ZFS w/failing drives - any equivalent of Solaris FMA?

Jeremy Chadwick koitsu at FreeBSD.org
Fri Sep 12 18:22:37 UTC 2008


On Fri, Sep 12, 2008 at 10:12:09AM -0700, Freddie Cash wrote:
> On September 12, 2008 09:32 am Jeremy Chadwick wrote:
> > For home use, sure.  Since most home/consumer systems do not include
> > hot-swappable drive bays, rebooting is required.  Although more and
> > more consumer motherboards are offering AHCI -- which is the only
> > reliable way you'll get that capability with SATA.
> >
> > In my case with servers in a co-lo, it's not acceptable.  Our systems
> > contain SATA backplanes that support hot-swapping, and it works how it
> > should (yank the disk, replace with a new one) on Linux -- there is no
> > need to do a bunch of hoopla like on FreeBSD.  On FreeBSD, with that
> > hoopla, also take the risk of inducing a kernel panic.  That risk does
> > not sit well with me, but thankfully I've only been in that situation
> > (replacing a bad disk + using hot-swapping) once -- and it did work.
> 
> Hrm, is this with software RAID or hardware RAID?

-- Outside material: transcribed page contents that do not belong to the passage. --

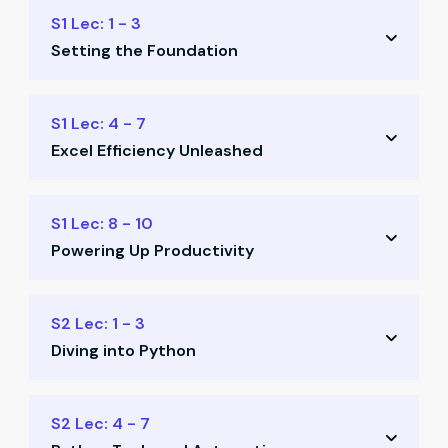
S1 Lec: 1 - 3
Setting the Foundation
Readiness for future-fit finance
S1 Lec: 4 - 7
Excel Efficiency Unleashed
Basic automation concepts
Keyboard shortcuts
Command prompt for Excel
S1 Lec: 8 - 10
Productivity essentials
Powering Up Productivity
Macros without VBA
Excel template structures
Power Query automation
S2 Lec: 1 - 3
Intro to Power Query
Diving into Python
Data modeling exercises
Office productivity tools
Python installation
S2 Lec: 4 - 7
Build learner resource library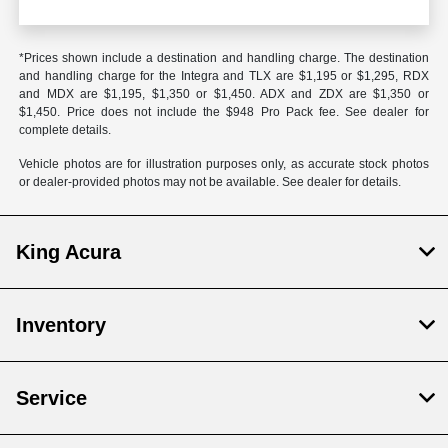
*Prices shown include a destination and handling charge. The destination
and handling charge for the Integra and TLX are $1,195 or $1,295, RDX
and MDX are $1,195, $1,350 or $1,450. ADX and ZDX are $1,350 or
$1,450. Price does not include the $948 Pro Pack fee. See dealer for
complete details.
Vehicle photos are for illustration purposes only, as accurate stock photos
or dealer-provided photos may not be available. See dealer for details.
King Acura
Inventory
Service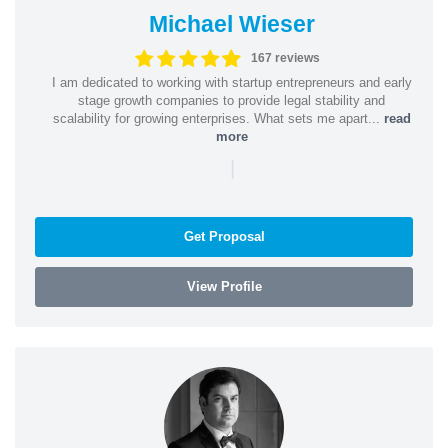
Michael Wieser
167 reviews
I am dedicated to working with startup entrepreneurs and early
stage growth companies to provide legal stability and
scalability for growing enterprises. What sets me apart...
read
more
|
Get Proposal
View Profile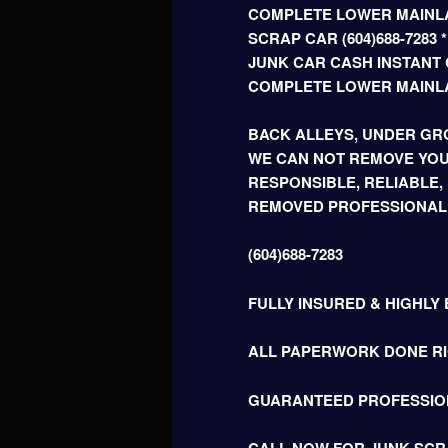
COMPLETE LOWER MAINLA
SCRAP CAR (604)688-728
JUNK CAR CASH INSTANT C
COMPLETE LOWER MAINL
BACK ALLEYS, UNDER GRO
WE CAN NOT REMOVE YOU
RESPONSIBLE, RELIABLE,
REMOVED PROFESSIONAL
(604)688-7283
FULLY INSURED & HIGHLY
ALL PAPERWORK DONE RIG
GUARANTEED PROFESSIO
CALL NOW FOR JUNK SCR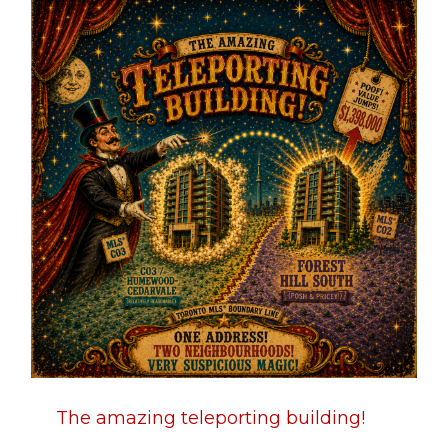
The amazing teleporting building!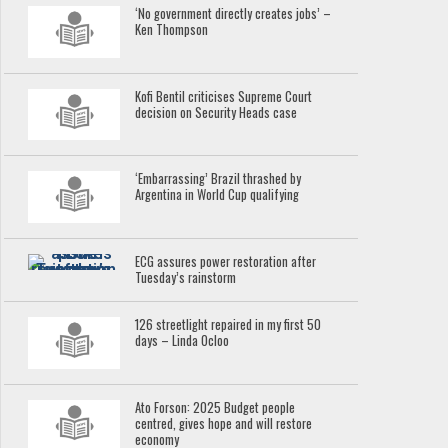
‘No government directly creates jobs’ –
Ken Thompson
Kofi Bentil criticises Supreme Court
decision on Security Heads case
‘Embarrassing’ Brazil thrashed by
Argentina in World Cup qualifying
ECG assures power restoration after
Tuesday’s rainstorm
126 streetlight repaired in my first 50
days – Linda Ocloo
Ato Forson: 2025 Budget people
centred, gives hope and will restore
economy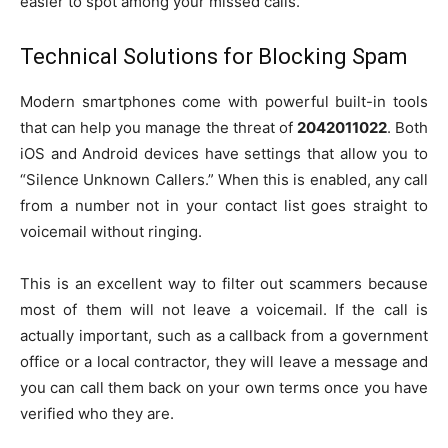
easier to spot among your missed calls.
Technical Solutions for Blocking Spam
Modern smartphones come with powerful built-in tools
that can help you manage the threat of
2042011022
. Both
iOS and Android devices have settings that allow you to
“Silence Unknown Callers.” When this is enabled, any call
from a number not in your contact list goes straight to
voicemail without ringing.
This is an excellent way to filter out scammers because
most of them will not leave a voicemail. If the call is
actually important, such as a callback from a government
office or a local contractor, they will leave a message and
you can call them back on your own terms once you have
verified who they are.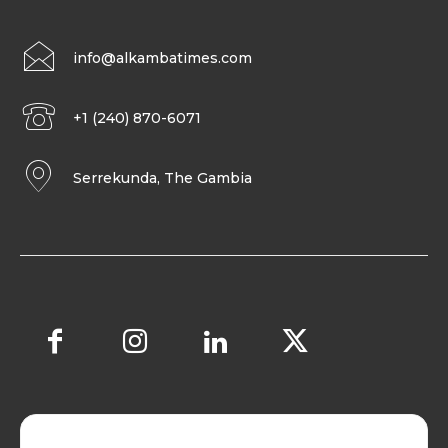
info@alkambatimes.com
+1 (240) 870-6071
Serrekunda, The Gambia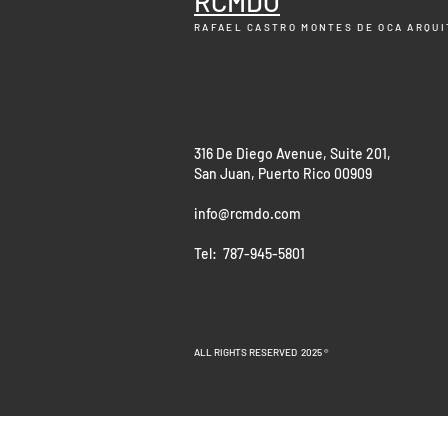
RCMDO
RAFAEL CASTRO MONTES DE OCA
ARQUI
316 De Diego Avenue, Suite 201,
San Juan, Puerto Rico 00909
info@rcmdo.com
Tel: 787-945-5801
ALL RIGHTS RESERVED 2025 ®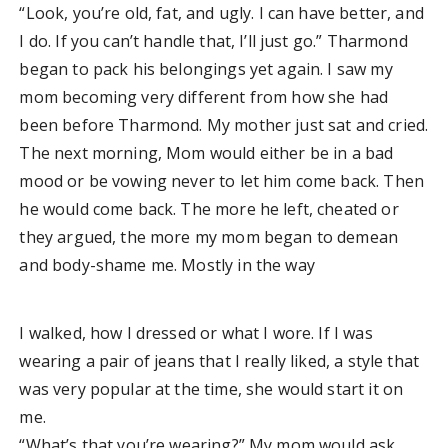
“Look, you’re old, fat, and ugly. I can have better, and
I do. If you can’t handle that, I’ll just go.” Tharmond
began to pack his belongings yet again. I saw my
mom becoming very different from how she had
been before Tharmond. My mother just sat and cried.
The next morning, Mom would either be in a bad
mood or be vowing never to let him come back. Then
he would come back. The more he left, cheated or
they argued, the more my mom began to demean
and body-shame me. Mostly in the way
I walked, how I dressed or what I wore. If I was
wearing a pair of jeans that I really liked, a style that
was very popular at the time, she would start it on
me.
“What’s that you’re wearing?” My mom would ask.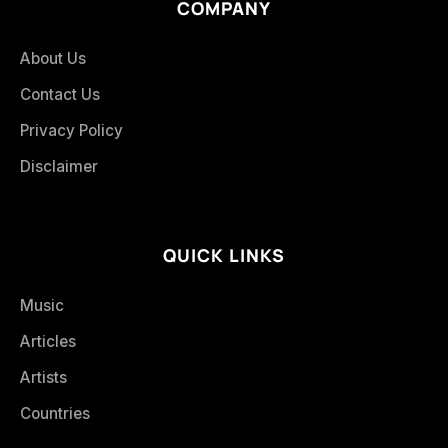
COMPANY
About Us
Contact Us
Privacy Policy
Disclaimer
QUICK LINKS
Music
Articles
Artists
Countries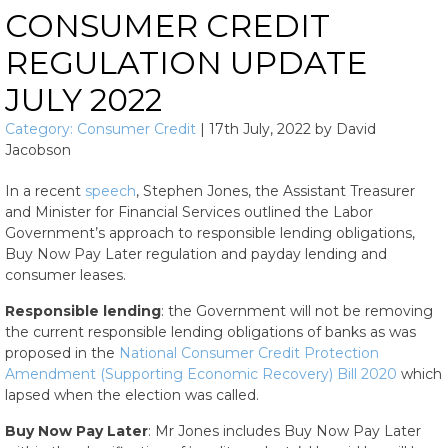
CONSUMER CREDIT
REGULATION UPDATE
JULY 2022
Category:
Consumer Credit
|
17th July, 2022
by
David
Jacobson
In a recent
speech
, Stephen Jones, the Assistant Treasurer
and Minister for Financial Services outlined the Labor
Government’s approach to responsible lending obligations,
Buy Now Pay Later regulation and payday lending and
consumer leases.
Responsible lending
: the Government will not be removing
the current responsible lending obligations of banks as was
proposed in the
National Consumer Credit Protection
Amendment (Supporting Economic Recovery) Bill 2020
which
lapsed when the election was called.
Buy Now Pay Later
: Mr Jones includes Buy Now Pay Later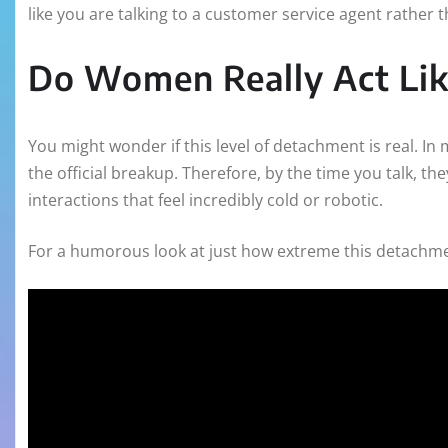
like you are talking to a customer service agent rather t
Do Women Really Act Lik
You might wonder if this level of detachment is real. I
the official breakup. Therefore, by the time you talk, th
interactions that feel incredibly cold or robotic.
For a humorous look at just how extreme this detachment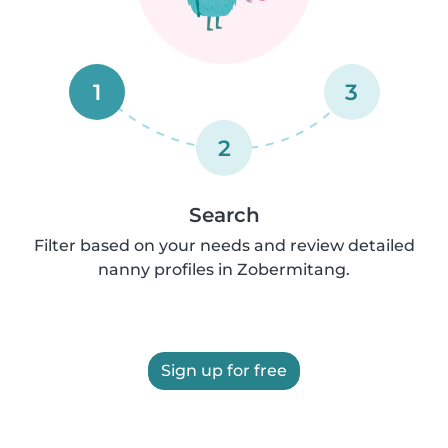
1
3
2
Search
Filter based on your needs and review detailed
nanny profiles in Zobermitang.
Sign up for free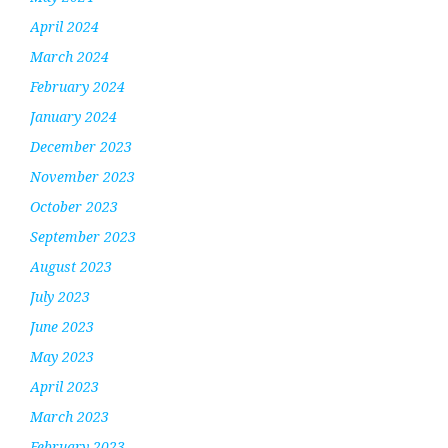
April 2024
March 2024
February 2024
January 2024
December 2023
November 2023
October 2023
September 2023
August 2023
July 2023
June 2023
May 2023
April 2023
March 2023
February 2023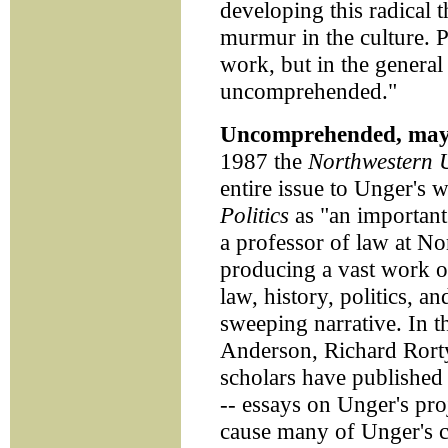
developing this radical 
murmur in the culture. 
work, but in the general 
uncomprehended."
Uncomprehended, may
1987 the
Northwestern 
entire issue to Unger's 
Politics
as "an important 
a professor of law at 
producing a vast work of
law, history, politics, a
sweeping narrative. In t
Anderson, Richard Rort
scholars have published 
-- essays on Unger's proj
cause many of Unger's c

I do not use either, but have tried software RAID (Intel MatrixRAID) in
the past (and major, MAJOR bugs are why I do not any longer).  Speaking
(mostly) strictly of FreeBSD, let me list off the problems with both:

Software RAID:

1) Buggy as hell.  Using Intel MatrixRAID as an example, even with
   RAID 1, due to ata(4) driver bugs, you are practically guaranteed
   to lose your data,
3) Limited userland interface to RAID BIOS; many operations do not
   work with atacontrol, requiring a system reboot + entering BIOS
   to do things like add/remove disks or rebuild an array
3) SMART monitoring lost; if the card or BIOS supports passthrough
   (basically ATA version of pass(4)), FreeBSD will see the disks
   natively (e.g. arX for the RAID, ad4 and ad8 for the disks), and
   you can use smartmontools.  Otherwise, you're screwed
4) Support is questionable; numerous mainstream chips unsupported,
   including Adaptec HostRAID

Hardware RAID:

1) You are "locked in" to that controller.  Your data is at the
   mercy of the company who makes the HBA; if your controller dies
   and is no longer made, your data is dead in the water.  Chances
   are a newer model/revision of controller will not understand the
   the disk metadata from the previous controller
2) Performance problems as a result of excessive caching levels;
   onboard hardware cache vs. system memory cache vs. disk layer
   cache in OS vs. other kernel caching mechanisms
3) Controller firmware upgrades are risky -- 3Ware has a very nasty
   history of this, for sake of example.  I've heard of some upgrades
   changing the metadata format, requiring complete array re-creation
   
I can pull Ade Lovett <ade at freebsd.org> into this conversation if you
think any of the above is exaggerated.  :-)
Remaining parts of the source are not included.